Presentó el acto el serio
y circunspecto José Antonio Carretero, baranda cultural del Gran
Casino, que aprovecharía para recordar a la selecta concurrencia que se
cumplían con esta Exposición 30 meses ininterrumpidos de actividad, dos
años y medio, vamos, habiendo pasado por esta Sala 56 artistas de la
más diversa procedencia, además de Badajoz, de Cáceres, Sevilla,
Murcia, Valencia, Madrid, La Coruña y el Portugal cercano. Que dieron
buen juego: 24 exposiciones individuales y 4 colectivas. Calculándose
"más de 100.000 personas que han recreado su espíritu solazándose con
las obras expuestas". Carretero dixit.
Sala muy demandada, por cierto, pues, según sus propias palabras,
"tenemos cubierto al completo los años 2.008 y 2.009". ¿Será posible?
A
continuación intervinieron dos damas, que presentarían al autor y su
obra. Primero fue la conocida locutora de RNE, María José Hernández
García, y, después, la experta y conservadora del Museo de Bellas
Artes, Lourdes
Román Aragón, que dijeron cosas amables y rebonitas del tal Morán,
quien, por cierto, iba ataviado con la típica capa española. Y digo yo:
¿qué gancho tendrá este Morán, que les dará, que acuden dos madamas de
buen ver a presentarle? No como otros, que tiran de académicos y
personas aburridas y con barba.
Después
intervendría el susodicho que, visto lo visto, ya con todo el pescado vendido, dio
las gracias en media docena de ocasiones, por lo menos.

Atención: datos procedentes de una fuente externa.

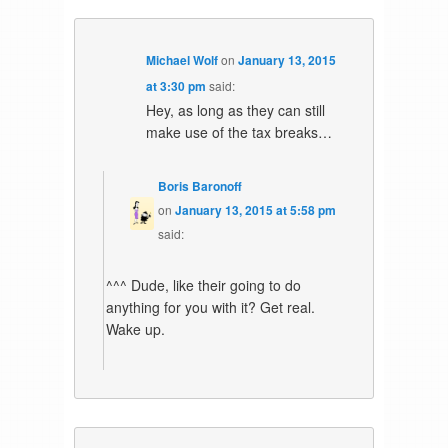
Michael Wolf
on
January 13, 2015
at 3:30 pm
said:
Hey, as long as they can still
make use of the tax breaks…
Boris Baronoff
on
January 13, 2015 at 5:58 pm
said:
^^^ Dude, like their going to do
anything for you with it? Get real.
Wake up.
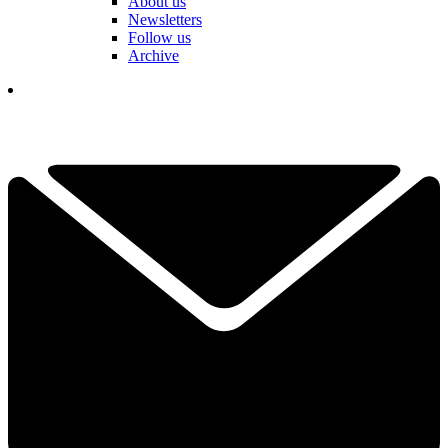
About us
Newsletters
Follow us
Archive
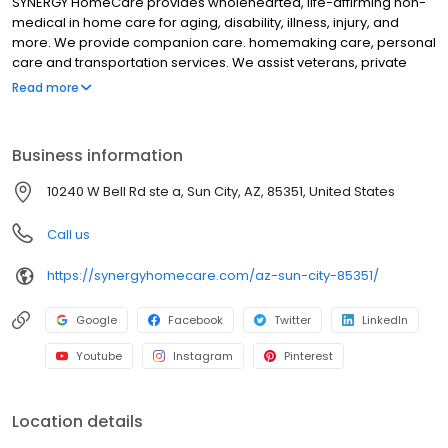
SYNERGY HomeCare provides wholehearted, life-affirming non-
medical in home care for aging, disability, illness, injury, and
more. We provide companion care. homemaking care, personal
care and transportation services. We assist veterans, private
individuals and long-term care insurance providers.
Read more
Business information
10240 W Bell Rd ste a, Sun City, AZ, 85351, United States
Call us
https://synergyhomecare.com/az-sun-city-85351/
Google
Facebook
Twitter
LinkedIn
Youtube
Instagram
Pinterest
Location details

Y tuvo un detallazo que le
honraría: entregó un ramo de flores a Yoli, su joven esposa.
El beso y
el abrazo fue inmortalizado por las cámaras de los asistentes, en
especial por la del popular Juan Carlos Vidarte, y los aplausos
arreciaron
EL GUATEQUE
Después, la gente se dedicó a
visitar atentamente la Exposición y a formar corrillos, con el tal Morán más contento que unas castañuelas. Y los 18
monotipos, monotemáticos --el campo extremeño, desnudo, esquemático,
sin la presencia humana-- me parecieron que se trataba de un sólo
cuadro. Con 18 vistas, donde aparecían encinas, vallados, sembrados,
piedras y mojones, cercas y rastrojos, caminos y porteras... Muy en la
línea del gran Godofredo Ortega Muñoz, uno de sus maestros preferidos
Y hablando de la cotización moraniana, los precios de los cuadros oscilaban esta vez entre los 1.200 y los 1.500 machacantes.
Al
final fue servido un cóctel, con pinchos de diseño de Javier Correa, el
nuevo jefazo de cocina del restaurante, sirviéndose un vino nuevo por
estos pagos, un tinto Finca la Estacada, añada 2004, un vinodelatierradecastilla de Tarancón (Cuenca), uvas tempranillo, cabernet, merlot, syrah y mazuelo, con 18 meses en barrica.
El
buen ambiente marcaría la velada, en tanto de los televisores cercanos
llegaban los gritos eufóricos por los goles del Madrid al Lazio
italiano, en su partido de la Champions.
Para finalizar, decir que la Exposición estará abierta hasta el 28 de este mismo mes, día de los Santos Inocentes.